Rdb2RdfXG/RdfsRdbVocabulary

From W3C Wiki

RDFS RDB Vocabulary

This page describes a proposed RDFS vocabulary for the basic relational model.

/!\ Work in progress by Paul Tyson for presentation to the XG on 2008-06-27. Comments welcome! /!\


Requirements

  1. Provide the simplest possible way of representing relational data in RDF.
  2. Separate the problem of applying (or implying) meaning from the problem of transforming data structures.

Design

Define a metamodel of the relational model, expressed in RDF. Use the metamodel vocabulary for late-bound instance graphs of any relational data.

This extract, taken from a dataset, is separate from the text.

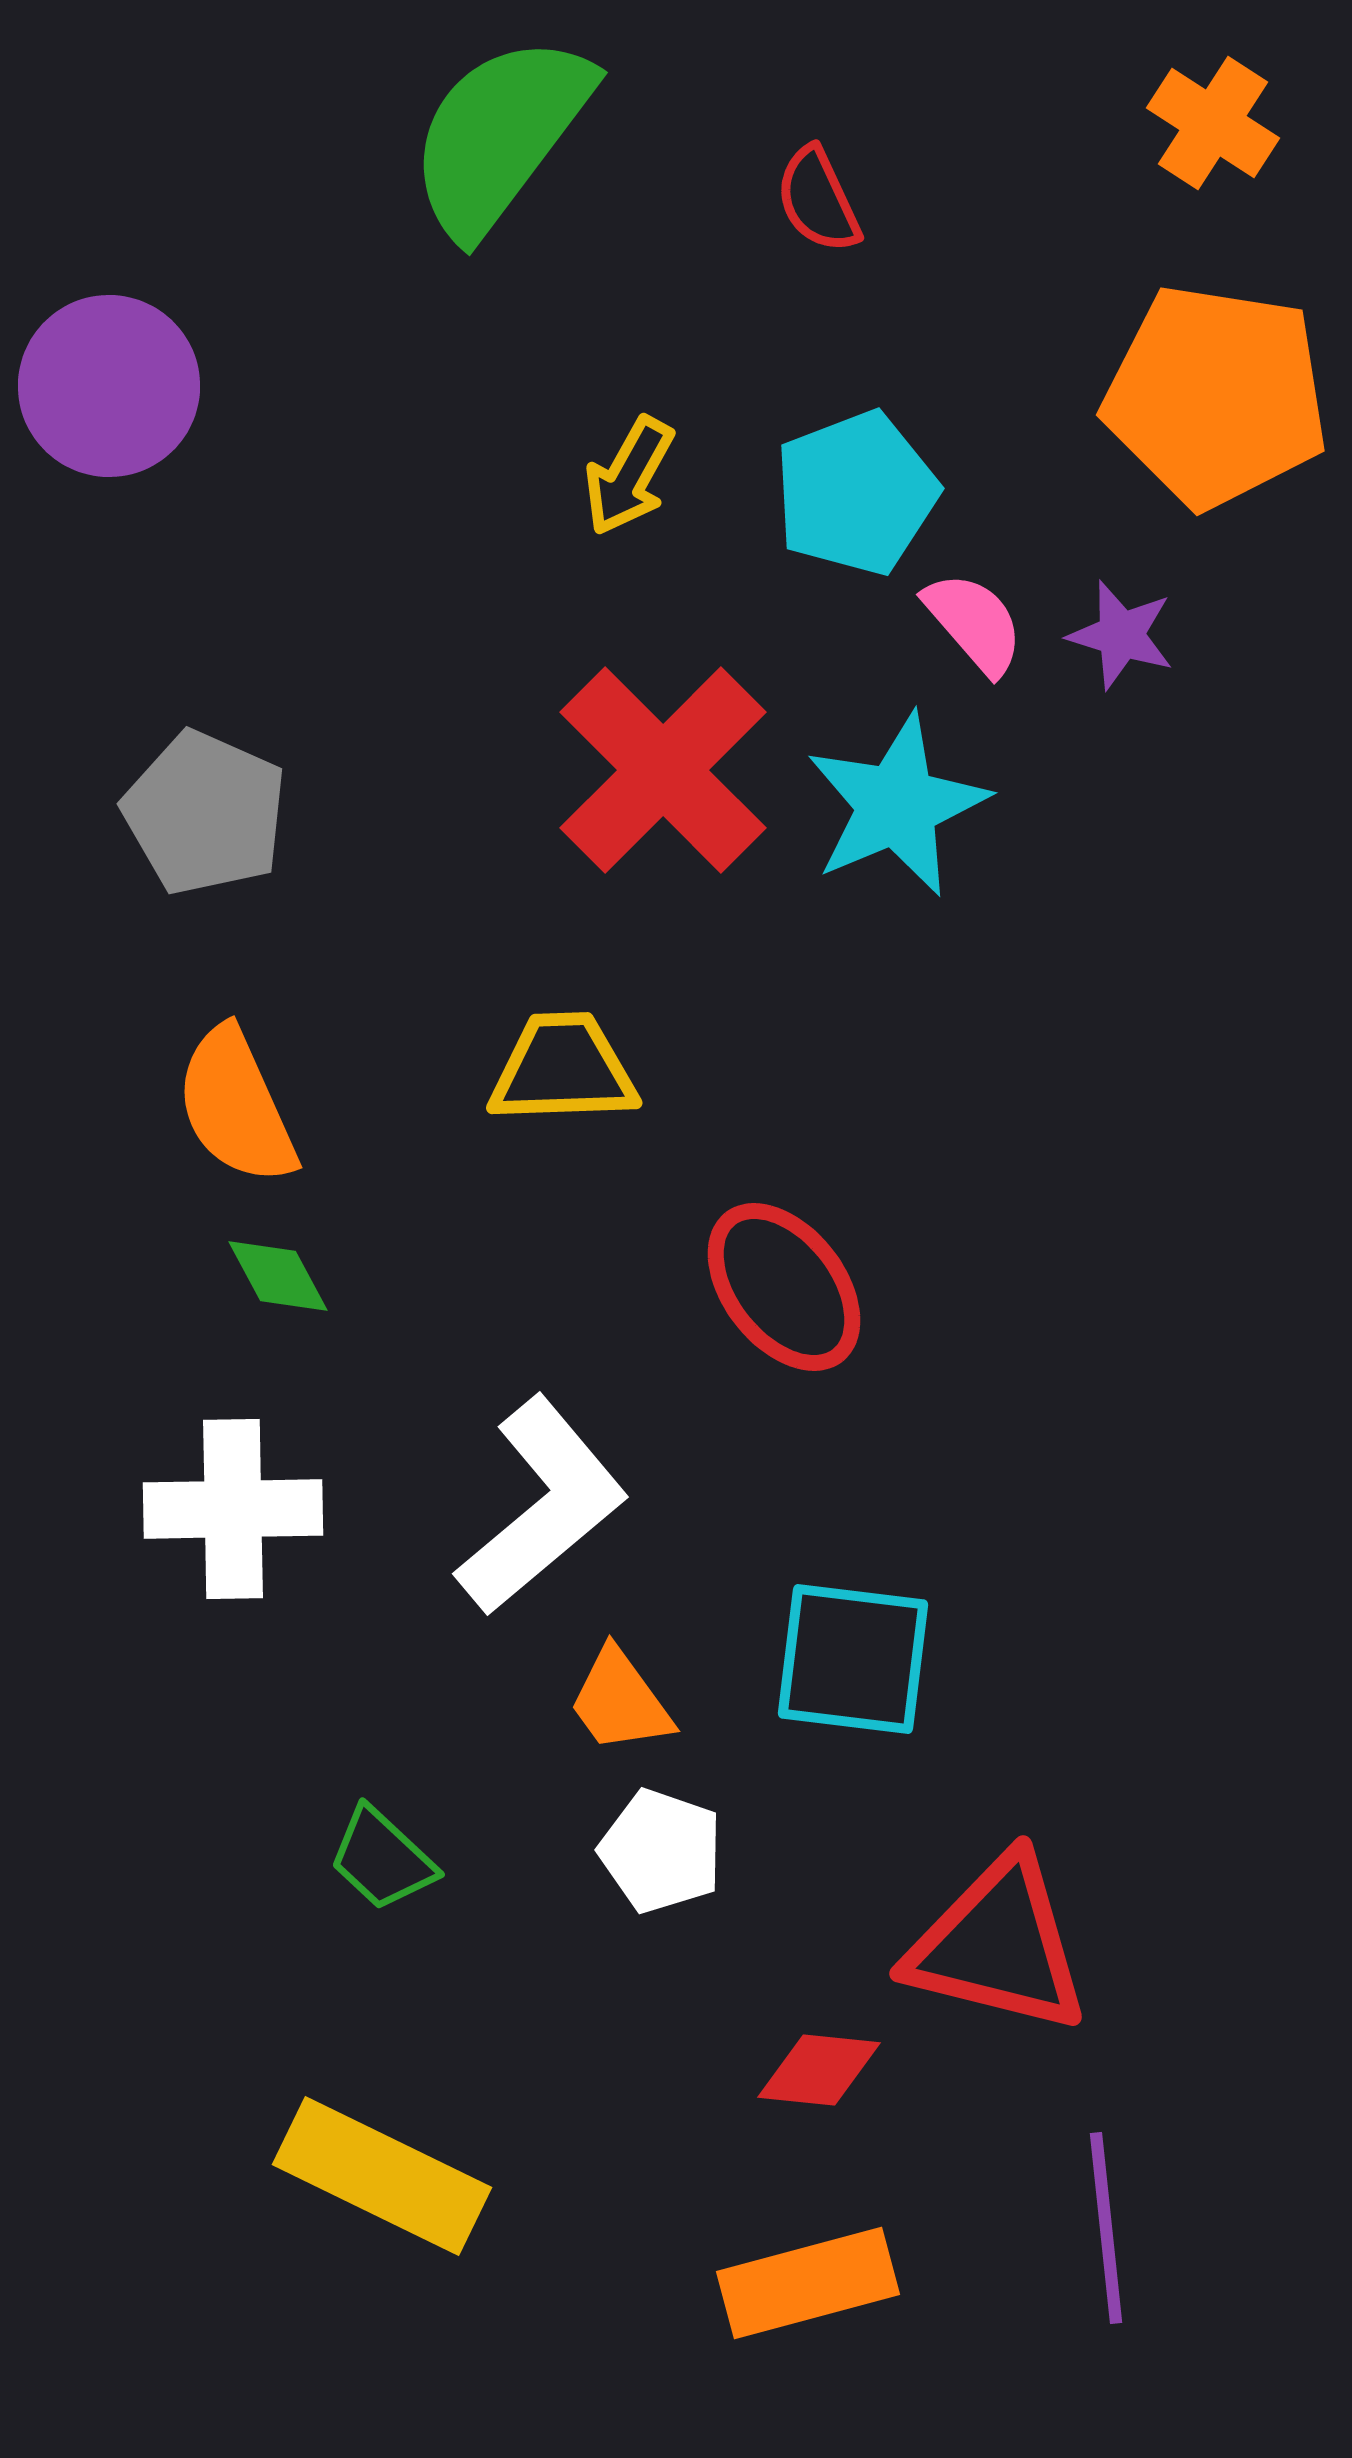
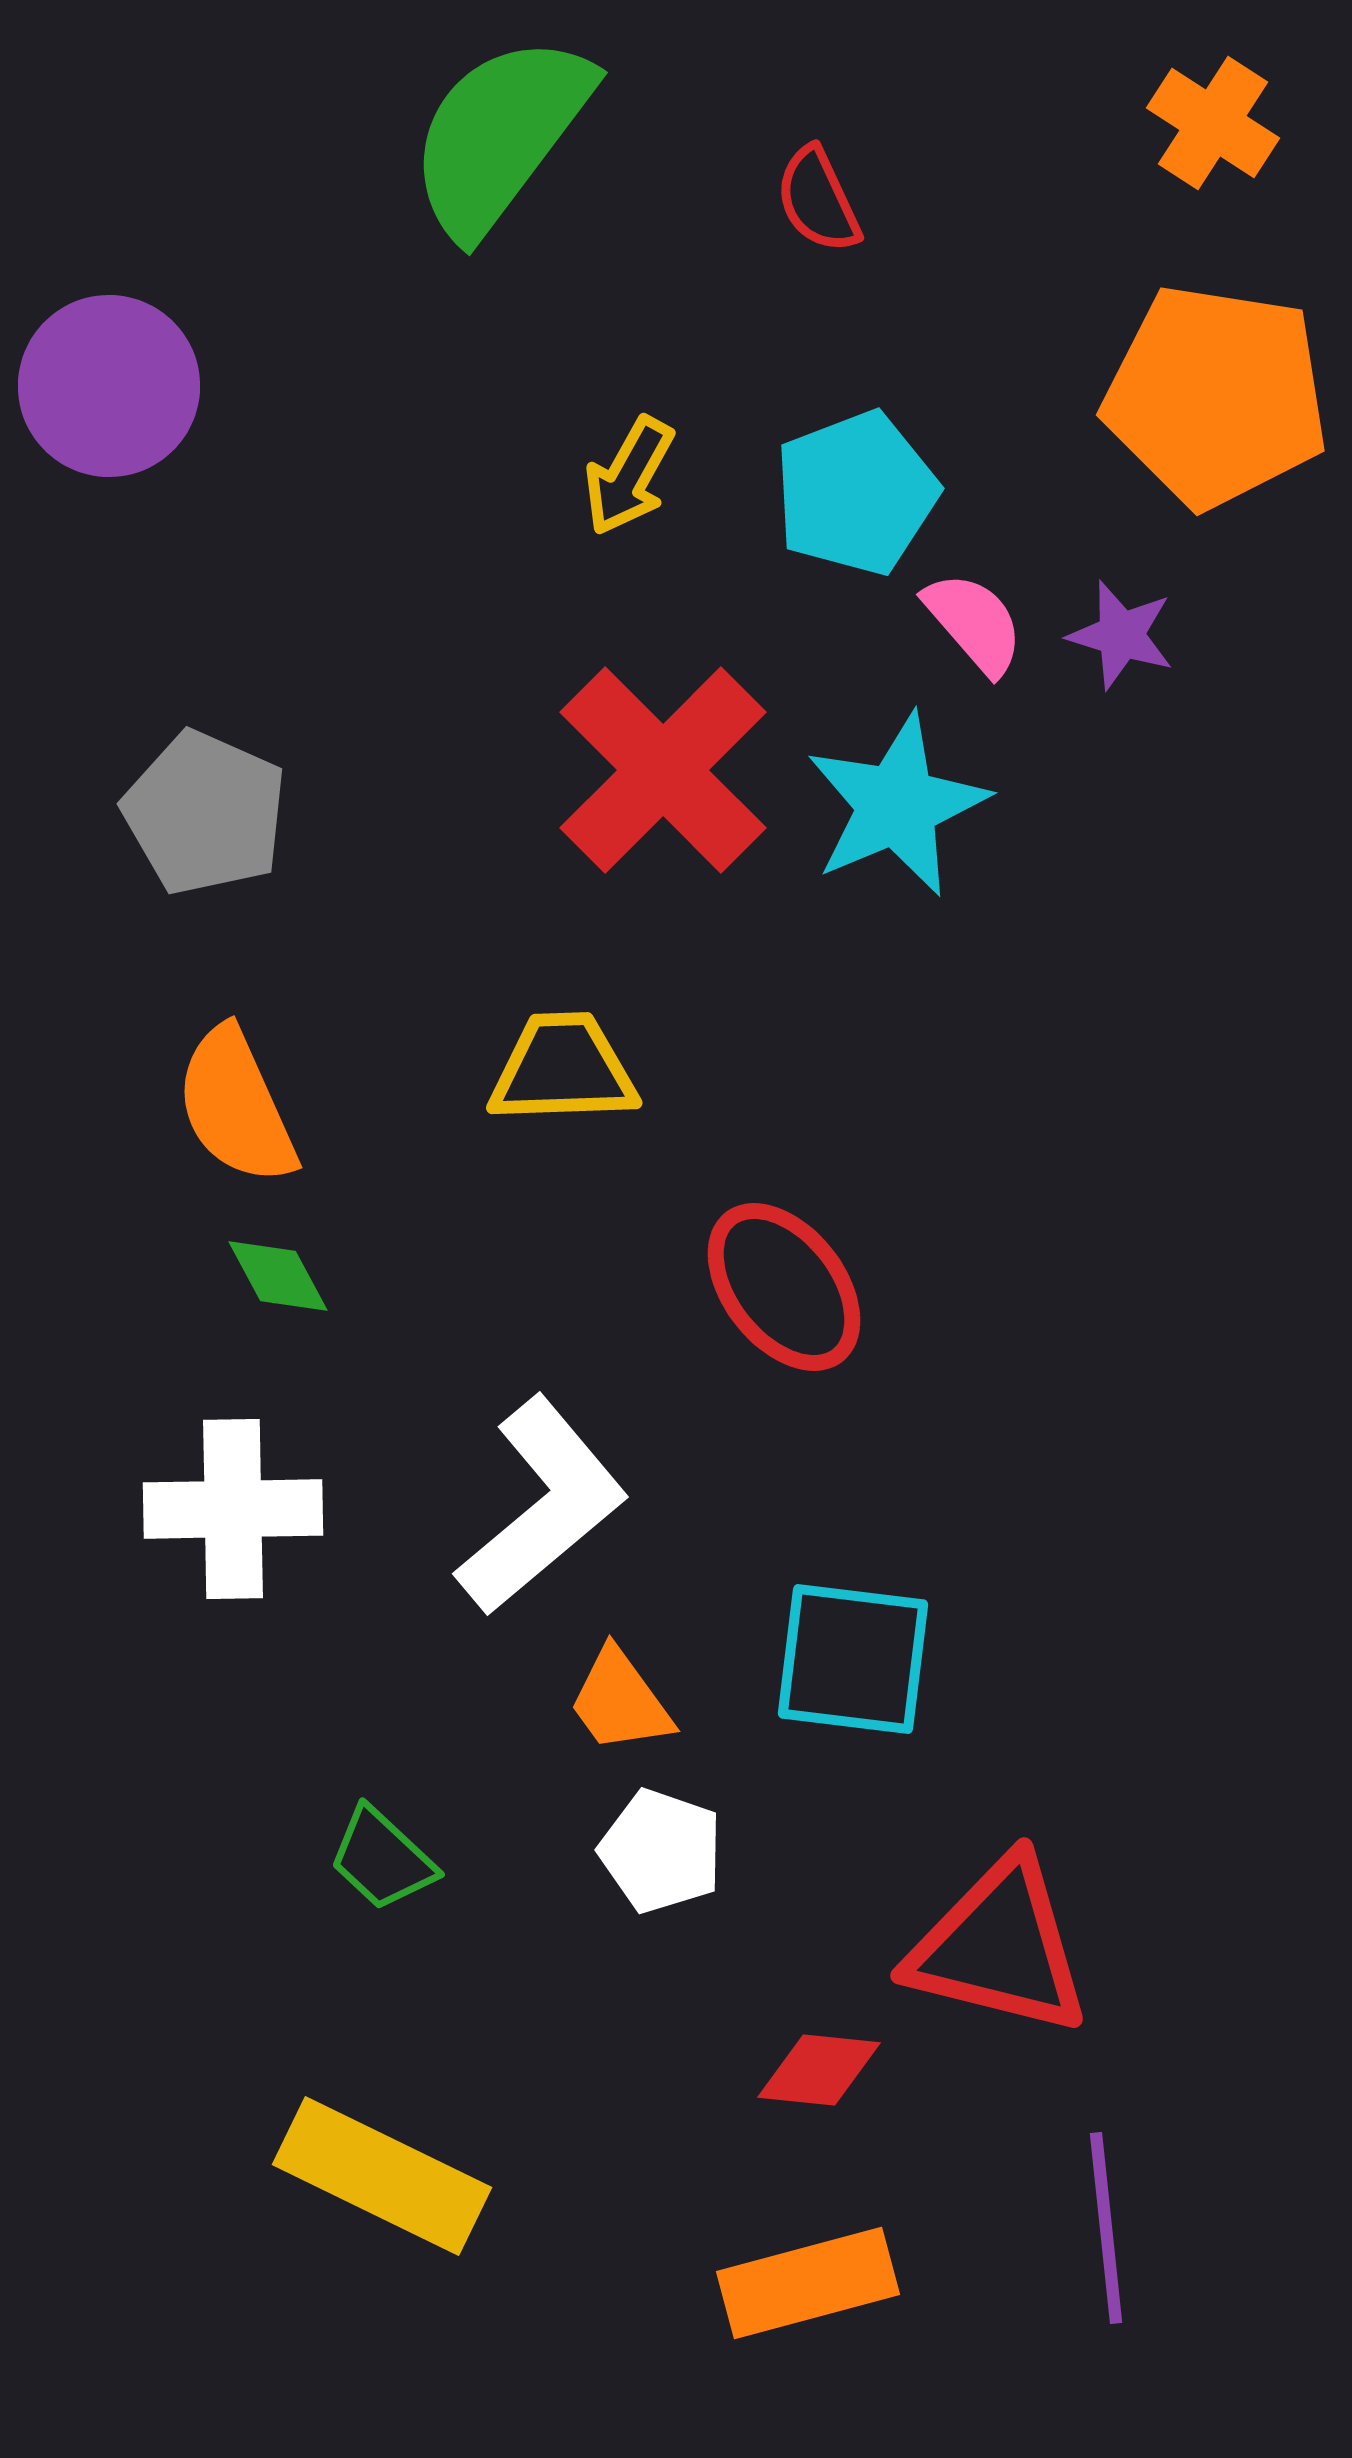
red triangle: moved 1 px right, 2 px down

The design is limited and specific in order to support a variety of different pipelines that could be implemented to render data between relational and semantic representations.

No semantic information is added by putting relational data into the metamodel vocabulary. However, once the relational data is put into RDF, it can be ontologically enriched using familiar techniques (e.g., rule-based transformation). So, instead of compounding the extraction and enrichment problems, they can be treated separately. The extraction process can be entirely automated.

Vocabulary definition

A straw man proposal.


@prefix rdfs: <http://www.w3.org/2000/01/rdf-schema#> .
@prefix rdf: <http://www.w3.org/1999/02/22-rdf-syntax-ns#> .
@prefix rdb: <http://www.w3.org/xg-rdb2rdf/rdb#> .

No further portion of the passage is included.